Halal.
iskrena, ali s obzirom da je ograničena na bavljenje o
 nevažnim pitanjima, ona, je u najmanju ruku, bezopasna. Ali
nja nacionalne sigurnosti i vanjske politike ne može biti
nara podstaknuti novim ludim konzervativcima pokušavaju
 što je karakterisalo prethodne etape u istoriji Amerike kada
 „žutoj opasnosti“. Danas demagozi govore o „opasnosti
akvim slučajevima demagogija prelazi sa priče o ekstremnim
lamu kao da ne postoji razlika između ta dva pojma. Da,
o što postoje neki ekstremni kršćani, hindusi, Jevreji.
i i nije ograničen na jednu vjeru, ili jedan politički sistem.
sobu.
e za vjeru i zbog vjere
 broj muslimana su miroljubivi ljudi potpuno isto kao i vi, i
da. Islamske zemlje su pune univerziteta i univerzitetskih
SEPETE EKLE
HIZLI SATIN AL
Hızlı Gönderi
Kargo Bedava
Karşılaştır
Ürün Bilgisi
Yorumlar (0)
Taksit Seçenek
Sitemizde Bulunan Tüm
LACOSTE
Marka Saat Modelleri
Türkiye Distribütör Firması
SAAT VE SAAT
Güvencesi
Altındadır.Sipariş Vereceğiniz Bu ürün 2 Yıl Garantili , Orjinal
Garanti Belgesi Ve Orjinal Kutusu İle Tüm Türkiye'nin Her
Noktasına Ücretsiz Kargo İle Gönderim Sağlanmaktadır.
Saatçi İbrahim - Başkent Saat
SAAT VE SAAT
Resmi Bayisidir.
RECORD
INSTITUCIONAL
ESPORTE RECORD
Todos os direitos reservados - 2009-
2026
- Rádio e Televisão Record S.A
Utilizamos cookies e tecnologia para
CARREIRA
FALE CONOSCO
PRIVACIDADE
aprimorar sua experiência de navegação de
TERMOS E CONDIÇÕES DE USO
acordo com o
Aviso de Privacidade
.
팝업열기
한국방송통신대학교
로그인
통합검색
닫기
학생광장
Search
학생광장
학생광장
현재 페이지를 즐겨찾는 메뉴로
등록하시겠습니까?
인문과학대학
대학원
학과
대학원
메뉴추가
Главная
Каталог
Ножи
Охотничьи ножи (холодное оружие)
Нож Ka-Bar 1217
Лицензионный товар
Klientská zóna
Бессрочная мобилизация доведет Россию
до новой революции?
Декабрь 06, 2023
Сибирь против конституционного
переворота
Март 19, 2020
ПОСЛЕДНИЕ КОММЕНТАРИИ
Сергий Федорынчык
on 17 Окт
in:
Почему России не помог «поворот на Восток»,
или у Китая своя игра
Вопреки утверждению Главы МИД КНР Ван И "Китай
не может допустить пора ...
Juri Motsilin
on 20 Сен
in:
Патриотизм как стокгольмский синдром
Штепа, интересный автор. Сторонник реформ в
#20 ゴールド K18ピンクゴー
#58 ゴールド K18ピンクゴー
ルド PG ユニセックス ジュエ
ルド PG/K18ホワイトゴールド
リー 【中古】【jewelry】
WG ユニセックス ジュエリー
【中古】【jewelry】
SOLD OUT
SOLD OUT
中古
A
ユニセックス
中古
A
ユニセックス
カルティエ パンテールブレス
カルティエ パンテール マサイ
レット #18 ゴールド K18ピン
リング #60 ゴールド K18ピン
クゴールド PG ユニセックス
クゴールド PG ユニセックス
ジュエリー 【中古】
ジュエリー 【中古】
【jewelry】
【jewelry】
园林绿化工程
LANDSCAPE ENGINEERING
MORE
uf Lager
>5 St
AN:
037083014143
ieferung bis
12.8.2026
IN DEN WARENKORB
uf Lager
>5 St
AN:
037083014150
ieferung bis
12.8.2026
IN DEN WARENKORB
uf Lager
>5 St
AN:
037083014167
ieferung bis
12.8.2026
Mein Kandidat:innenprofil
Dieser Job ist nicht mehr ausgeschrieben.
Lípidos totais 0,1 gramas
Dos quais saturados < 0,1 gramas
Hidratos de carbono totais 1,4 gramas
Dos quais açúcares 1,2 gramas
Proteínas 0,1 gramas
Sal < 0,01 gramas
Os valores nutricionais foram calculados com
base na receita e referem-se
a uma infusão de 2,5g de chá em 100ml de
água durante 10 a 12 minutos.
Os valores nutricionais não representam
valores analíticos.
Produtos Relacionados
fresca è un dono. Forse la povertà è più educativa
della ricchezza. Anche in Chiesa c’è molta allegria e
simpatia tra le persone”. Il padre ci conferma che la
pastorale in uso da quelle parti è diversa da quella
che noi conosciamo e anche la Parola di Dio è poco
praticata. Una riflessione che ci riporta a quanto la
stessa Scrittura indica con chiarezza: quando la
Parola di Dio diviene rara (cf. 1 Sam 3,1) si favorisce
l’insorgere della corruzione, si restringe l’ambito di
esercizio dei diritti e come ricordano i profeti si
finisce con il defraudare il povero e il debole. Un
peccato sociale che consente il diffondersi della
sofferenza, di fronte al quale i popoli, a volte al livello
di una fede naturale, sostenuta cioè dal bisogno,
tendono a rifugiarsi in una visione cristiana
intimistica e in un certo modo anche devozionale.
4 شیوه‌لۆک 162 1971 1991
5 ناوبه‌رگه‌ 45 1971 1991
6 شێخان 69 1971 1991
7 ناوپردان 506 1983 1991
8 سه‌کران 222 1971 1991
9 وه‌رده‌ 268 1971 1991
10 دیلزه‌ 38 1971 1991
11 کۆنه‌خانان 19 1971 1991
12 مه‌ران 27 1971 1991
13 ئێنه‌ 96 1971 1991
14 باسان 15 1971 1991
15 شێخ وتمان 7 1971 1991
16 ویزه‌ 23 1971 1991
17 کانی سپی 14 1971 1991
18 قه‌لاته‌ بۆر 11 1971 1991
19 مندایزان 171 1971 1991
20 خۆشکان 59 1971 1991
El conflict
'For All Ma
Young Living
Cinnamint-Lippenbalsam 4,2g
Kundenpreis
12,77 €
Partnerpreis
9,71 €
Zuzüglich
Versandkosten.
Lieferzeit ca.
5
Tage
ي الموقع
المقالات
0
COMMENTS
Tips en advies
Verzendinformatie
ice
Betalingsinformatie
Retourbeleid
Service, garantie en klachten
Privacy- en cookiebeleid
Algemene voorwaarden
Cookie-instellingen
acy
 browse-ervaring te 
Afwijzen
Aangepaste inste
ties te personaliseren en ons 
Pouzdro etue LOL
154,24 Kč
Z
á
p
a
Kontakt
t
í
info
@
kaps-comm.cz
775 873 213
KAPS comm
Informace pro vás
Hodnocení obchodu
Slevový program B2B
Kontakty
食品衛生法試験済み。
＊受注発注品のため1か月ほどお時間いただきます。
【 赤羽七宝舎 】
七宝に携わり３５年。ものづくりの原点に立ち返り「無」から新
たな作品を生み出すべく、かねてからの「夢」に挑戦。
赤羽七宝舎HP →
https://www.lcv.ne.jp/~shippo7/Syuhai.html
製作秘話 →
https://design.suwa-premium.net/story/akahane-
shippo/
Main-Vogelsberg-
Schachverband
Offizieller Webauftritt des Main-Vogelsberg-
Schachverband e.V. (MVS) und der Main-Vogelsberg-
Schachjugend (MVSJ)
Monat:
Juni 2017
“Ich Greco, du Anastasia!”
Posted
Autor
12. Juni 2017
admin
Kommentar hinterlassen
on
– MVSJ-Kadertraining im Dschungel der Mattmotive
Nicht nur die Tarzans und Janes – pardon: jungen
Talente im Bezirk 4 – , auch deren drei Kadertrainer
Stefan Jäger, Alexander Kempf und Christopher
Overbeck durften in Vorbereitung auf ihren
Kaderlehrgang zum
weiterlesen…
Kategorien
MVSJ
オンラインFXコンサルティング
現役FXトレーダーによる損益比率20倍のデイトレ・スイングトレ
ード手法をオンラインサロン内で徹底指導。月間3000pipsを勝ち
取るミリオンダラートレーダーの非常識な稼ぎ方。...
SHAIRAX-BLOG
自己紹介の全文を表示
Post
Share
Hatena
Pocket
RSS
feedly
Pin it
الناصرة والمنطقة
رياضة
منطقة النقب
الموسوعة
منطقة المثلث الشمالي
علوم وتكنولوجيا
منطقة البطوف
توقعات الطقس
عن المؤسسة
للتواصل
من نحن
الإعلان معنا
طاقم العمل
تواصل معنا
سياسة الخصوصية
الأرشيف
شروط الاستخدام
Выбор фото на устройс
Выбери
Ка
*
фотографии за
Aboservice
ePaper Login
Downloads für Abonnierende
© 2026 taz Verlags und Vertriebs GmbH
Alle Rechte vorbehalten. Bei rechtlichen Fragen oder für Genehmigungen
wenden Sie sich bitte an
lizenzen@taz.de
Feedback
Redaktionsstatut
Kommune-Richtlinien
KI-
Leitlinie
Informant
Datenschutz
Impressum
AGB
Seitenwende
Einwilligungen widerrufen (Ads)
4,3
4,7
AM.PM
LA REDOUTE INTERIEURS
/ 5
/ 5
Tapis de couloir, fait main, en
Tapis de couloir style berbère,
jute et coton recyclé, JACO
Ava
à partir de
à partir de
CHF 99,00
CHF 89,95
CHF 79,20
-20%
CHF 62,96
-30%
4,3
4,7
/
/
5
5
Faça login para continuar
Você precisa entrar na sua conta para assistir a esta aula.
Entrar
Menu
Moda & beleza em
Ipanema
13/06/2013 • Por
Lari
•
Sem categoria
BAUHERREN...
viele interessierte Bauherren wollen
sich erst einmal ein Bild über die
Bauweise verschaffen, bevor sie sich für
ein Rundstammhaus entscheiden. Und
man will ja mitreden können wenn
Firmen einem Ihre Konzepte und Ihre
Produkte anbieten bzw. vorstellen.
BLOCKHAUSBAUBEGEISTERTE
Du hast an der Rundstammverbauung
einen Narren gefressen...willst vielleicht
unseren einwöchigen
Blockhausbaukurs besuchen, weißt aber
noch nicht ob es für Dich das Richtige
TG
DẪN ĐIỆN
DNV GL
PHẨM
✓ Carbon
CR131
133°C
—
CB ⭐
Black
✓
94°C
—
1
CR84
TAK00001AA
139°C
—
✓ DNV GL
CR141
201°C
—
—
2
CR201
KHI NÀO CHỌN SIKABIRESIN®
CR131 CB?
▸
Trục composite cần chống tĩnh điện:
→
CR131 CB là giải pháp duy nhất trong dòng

Action item:
For the word "Vogelsberg", say how many lines of the data include it, with nothing else in the reply.

Written solution:
3